Who are the books for? I’m guessing it’s a much broader audience than just people who are entrepreneurs and people in the travel business. There are some life lessons in here.

The most obvious readers of this book are other founders and entrepreneurs who are working with founders on their idea. I think investors are a good audience for this book. Unless you can get into the head of the entrepreneur that you’re investing in and understand the dynamics, it’s hard to be successful even if you’re incredibly wise and are putting in smart money. The other thing is being an employee of a company that you can both lead and fund by devoting your time. I’ve been blessed to have on my current venture 22,000 hours’ worth of sweat equity put in by my team. Those people were also an audience for this book.

That obviously shows commitment. One of the big takeaways in The Game Changer is that building a company is not for the faint of heart. You talk about having this label, personal and professional dragons. Can you give us a story one of those?

TSP 210 | Game Changer

Game Changer: Going after consumers one at a time is enormously expensive.

 

It’s funny because I had been working with you and I’d actually interviewed you about your book, The Successful Pitch and also your most recent book, Better Selling Through Storytelling. All of that is to help me get ready for my fundraising round. The real story there is that a lot of entrepreneurs see raising money as failure instead of success. It’s completely counterintuitive, especially if you have the investor hat on. I remember the whole time I was writing this book, I would have this recurring dream that I was going up a chair lift at a ski resort. I neither liked to be cold, nor do I like heights and I am not a good skier. This dream had all kinds of underlying stuff going on. Every single time I would be on this chairlift, I would look down and I would see all these men.
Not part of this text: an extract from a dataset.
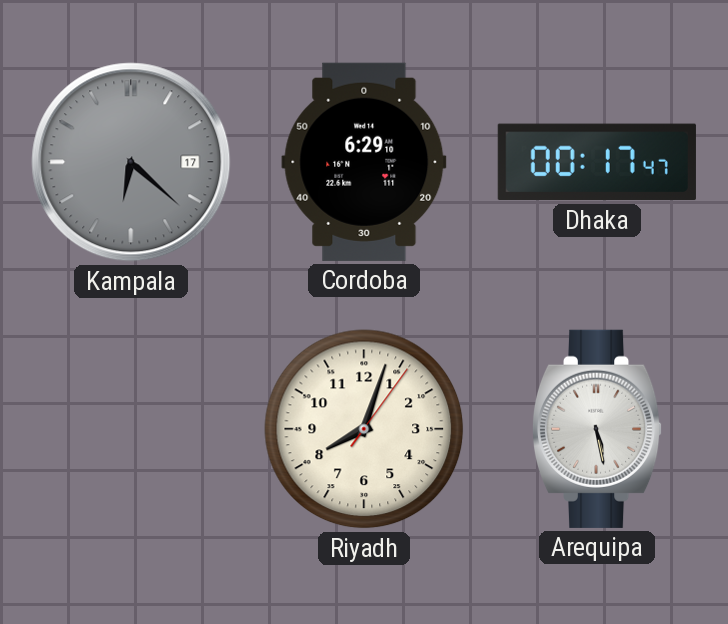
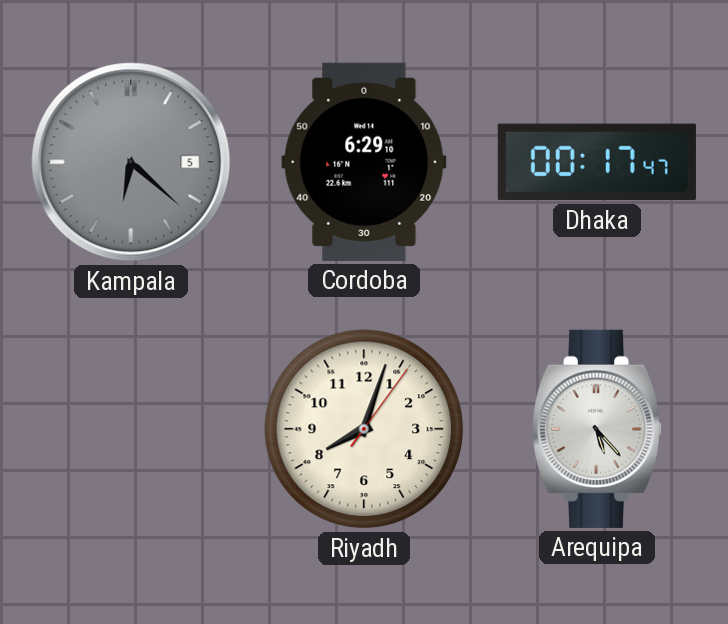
Kampala date: 17 -> 5
Arequipa: 5:28 -> 5:23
They were all dressed in business suits and they were skiing down effortlessly on moguls, which if you’ve watched the Olympics is one of the hardest kinds of skiing there is. That dream was a picture of how I felt about fundraising. For other people, it was completely effortless. Here I was, cold, afraid, and I had to get over that. The writing of this book was actually cathartic because it allowed me to get my fears out. It allowed me to get my hopes, my dreams and all of my aspirations out into a story that I wrote in such a way that it wouldn’t be about me, but I was able to weave myself into this fable.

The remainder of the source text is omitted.